Si le recours à la visioconférence s’est massivement accru ces dernières années dans tous les contentieux, le Parlement pourrait imposer, de facto, ce mode de comparution à tout juge d’instruction, dès lors que les personnes concernées seront détenues dans un quartier de haute sécurité, voire, dès lors qu’elles seront mises en cause pour des faits « en lien » avec la criminalité organisée.
Le renversement du principe actuel, proposé par amendement gouvernemental, aurait des conséquences catastrophiques et ce, même si le législateur laisse la possibilité au juge d’exiger la comparution de la personne en présentiel. En effet, l’extraction, même expressément demandée, aura toutes les chances de ne pas avoir lieu faute de moyens et d’effectifs suffisants pour l’administration pénitentiaire. C’est déjà le cas aujourd’hui et cela entrave le bon déroulement des instructions en matière de criminalité organisée.

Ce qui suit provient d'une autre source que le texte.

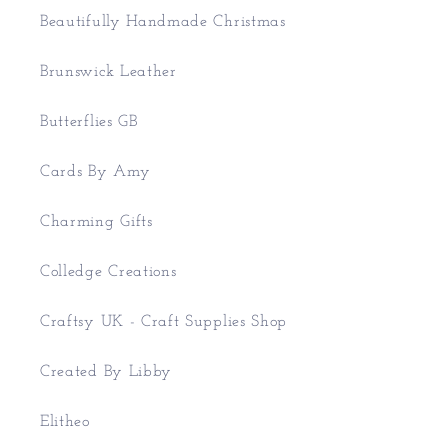
Beautifully Handmade Christmas
Brunswick Leather
Butterflies GB
Cards By Amy
Charming Gifts
Colledge Creations
Craftsy UK - Craft Supplies Shop
Created By Libby
Elitheo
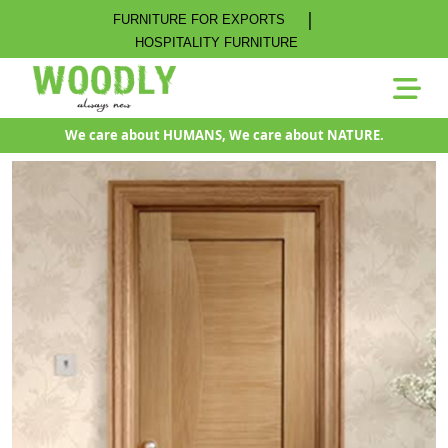
|
FURNITURE FOR EXPORTS
HOSPITALITY FURNITURE
We care about HUMANS, We care about NATURE.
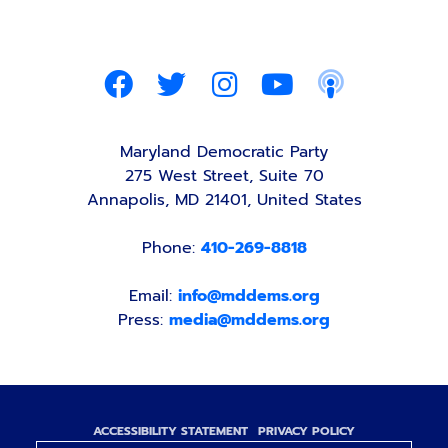
Maryland Democratic Party
275 West Street, Suite 70
Annapolis, MD 21401, United States
Phone:
410-269-8818
Email:
info@mddems.org
Press:
media@mddems.org
ACCESSIBILITY STATEMENT
PRIVACY POLICY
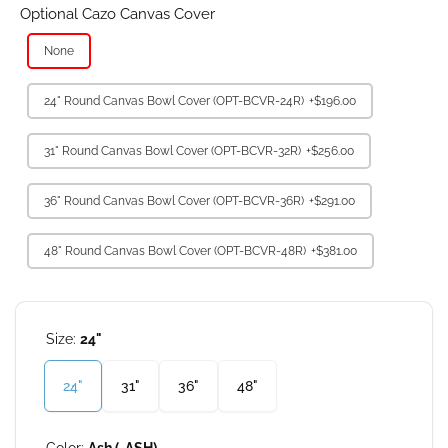
Optional Cazo Canvas Cover
None
24" Round Canvas Bowl Cover (OPT-BCVR-24R)
+$196.00
31" Round Canvas Bowl Cover (OPT-BCVR-32R)
+$256.00
36" Round Canvas Bowl Cover (OPT-BCVR-36R)
+$291.00
48" Round Canvas Bowl Cover (OPT-BCVR-48R)
+$381.00
Size:
24"
24"
31"
36"
48"
Color:
Ash (-ASH)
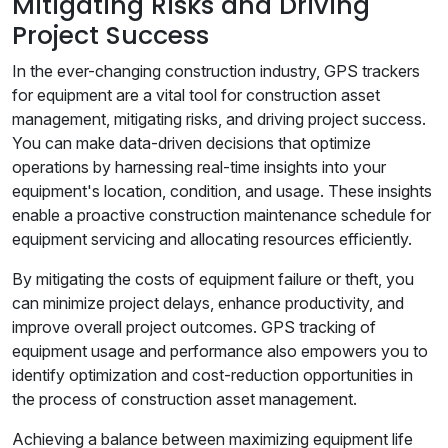
Mitigating Risks and Driving
Project Success
In the ever-changing construction industry, GPS trackers
for equipment are a vital tool for construction asset
management, mitigating risks, and driving project success.
You can make data-driven decisions that optimize
operations by harnessing real-time insights into your
equipment's location, condition, and usage. These insights
enable a proactive construction maintenance schedule for
equipment servicing and allocating resources efficiently.
By mitigating the costs of equipment failure or theft, you
can minimize project delays, enhance productivity, and
improve overall project outcomes. GPS tracking of
equipment usage and performance also empowers you to
identify optimization and cost-reduction opportunities in
the process of construction asset management.
Achieving a balance between maximizing equipment life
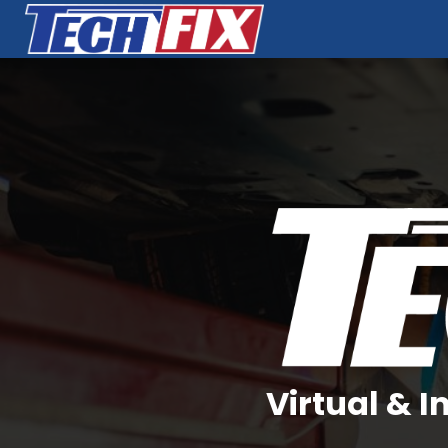
Virtual & 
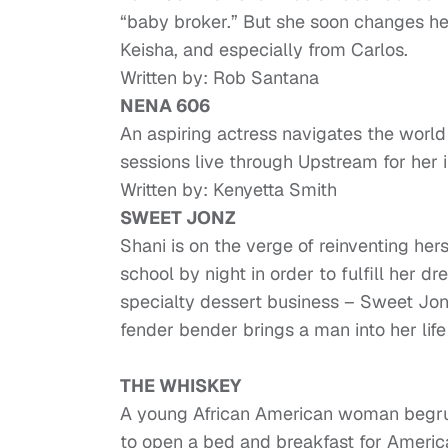
“baby broker.” But she soon changes her
Keisha, and especially from Carlos.
Written by: Rob Santana
NENA 606
An aspiring actress navigates the wor
sessions live through Upstream for her 
Written by: Kenyetta Smith
SWEET JONZ
Shani is on the verge of reinventing hers
school by night in order to fulfill her 
specialty dessert business – Sweet Jon
fender bender brings a man into her life
THE WHISKEY
A young African American woman begrud
to open a bed and breakfast for Americ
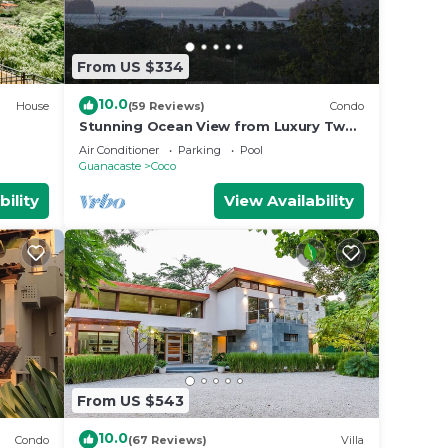
From US $334
10.0
House
(59 Reviews)
Condo
Stunning Ocean View from Luxury Two
Bedroom in Pacifico - Perfect Coco
Air Conditioner
Parking
Pool
Location
Guanacaste
Coco
bility
View Availability
From US $543
10.0
Condo
(67 Reviews)
Villa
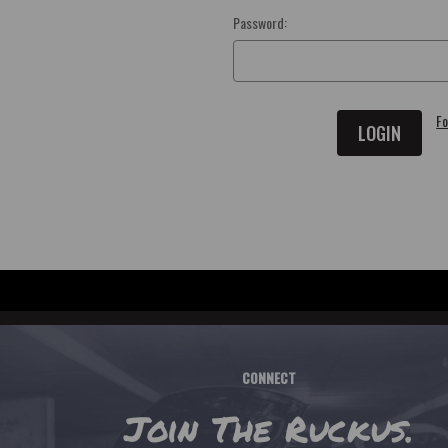
Password:
Fo
CONNECT
Join The Ruckus.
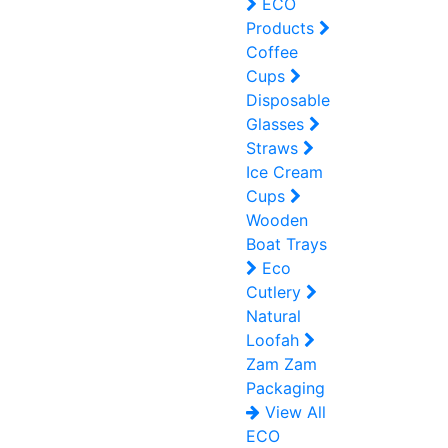
ECO
Products
Coffee
Cups
Disposable
Glasses
Straws
Ice Cream
Cups
Wooden
Boat Trays
Eco
Cutlery
Natural
Loofah
Zam Zam
Packaging
View All
ECO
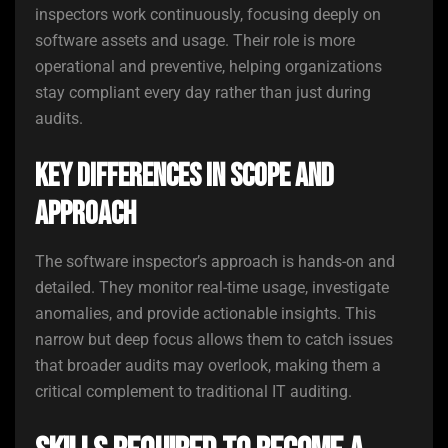
inspectors work continuously, focusing deeply on
software assets and usage. Their role is more
operational and preventive, helping organizations
stay compliant every day rather than just during
audits.
Key Differences in Scope and
Approach
The software inspector’s approach is hands-on and
detailed. They monitor real-time usage, investigate
anomalies, and provide actionable insights. This
narrow but deep focus allows them to catch issues
that broader audits may overlook, making them a
critical complement to traditional IT auditing.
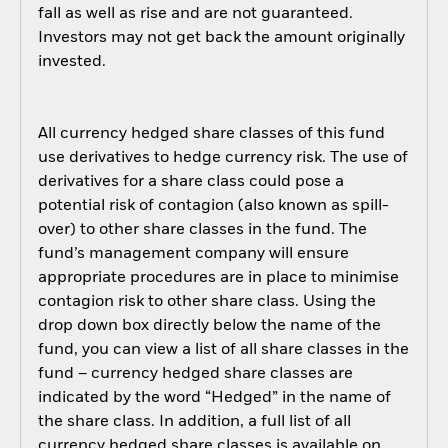
fall as well as rise and are not guaranteed.
Investors may not get back the amount originally
invested.
All currency hedged share classes of this fund
use derivatives to hedge currency risk. The use of
derivatives for a share class could pose a
potential risk of contagion (also known as spill-
over) to other share classes in the fund. The
fund’s management company will ensure
appropriate procedures are in place to minimise
contagion risk to other share class. Using the
drop down box directly below the name of the
fund, you can view a list of all share classes in the
fund – currency hedged share classes are
indicated by the word “Hedged” in the name of
the share class. In addition, a full list of all
currency hedged share classes is available on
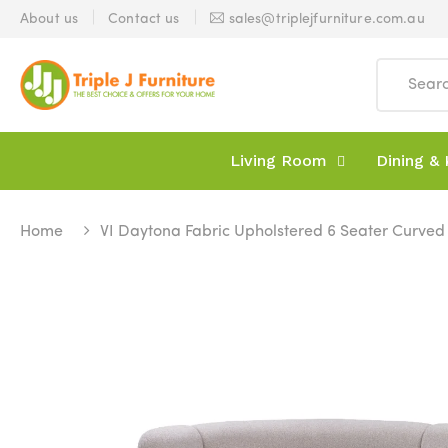
About us
Contact us
sales@triplejfurniture.com.au
Living Room
Dining & 
Home
VI Daytona Fabric Upholstered 6 Seater Curve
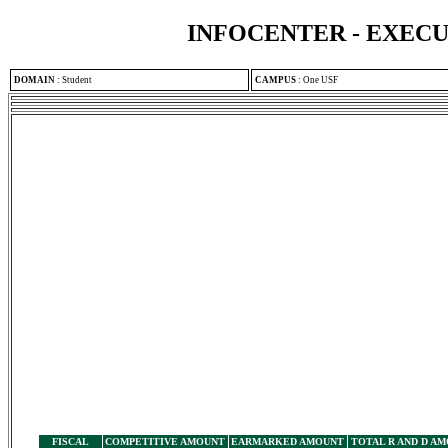
INFOCENTER - EXEC
DOMAIN
:
Student
CAMPUS
:
One USF
FISCAL
COMPETITIVE AMOUNT
EARMARKED AMOUNT
TOTAL R AND D A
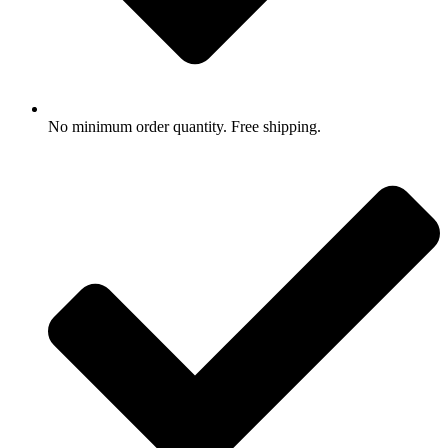
No minimum order quantity. Free shipping.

Priver le juge du face-à-face avec ces personnes, c’est le priver de marge de manœuvre dans son office, d’autant plus lorsqu’il est question de faits graves, complexes et en lien avec des réseaux criminels. Celui-ci ne pourra ainsi remplir pleinement sa mission s’il ne peut plus interroger, observer, écouter, réagir, répondre, confronter une personne mise en examen, dans le cadre du face-à-face judiciaire où beaucoup se joue : l’interrogatoire.
Ce face-à-face est une interaction clé, essentielle à la qualité de la justice rendue. Elle est aussi la condition première de la crédibilité et de l’efficacité du procès pénal comme du travail juridictionnel : le respect du contradictoire et des droits de la défense préserve – et encore, a minima – un espace de compréhension de la procédure et de la décision judiciaire.
L’incapacité de l’exécutif à assurer des conditions de sécurité suffisantes aux agent·es de l’administration pénitentiaire pour les extractions, faute de volonté politique, de budget, d’effectifs et de moyens matériels, sert aujourd’hui d’argument pour déshumaniser la justice dans le cadre de la criminalité organisée. Elle servira, demain, de prétexte pour priver d’autres catégories de personnes, dans d’autres contentieux, de franchir même sous escorte, les portes des palais de justice.
La valeur de ces principes élémentaires apparaîtra de façon flagrante lorsqu’ils auront été abandonnés et que les justiciables auront été définitivement coupés de leurs juges.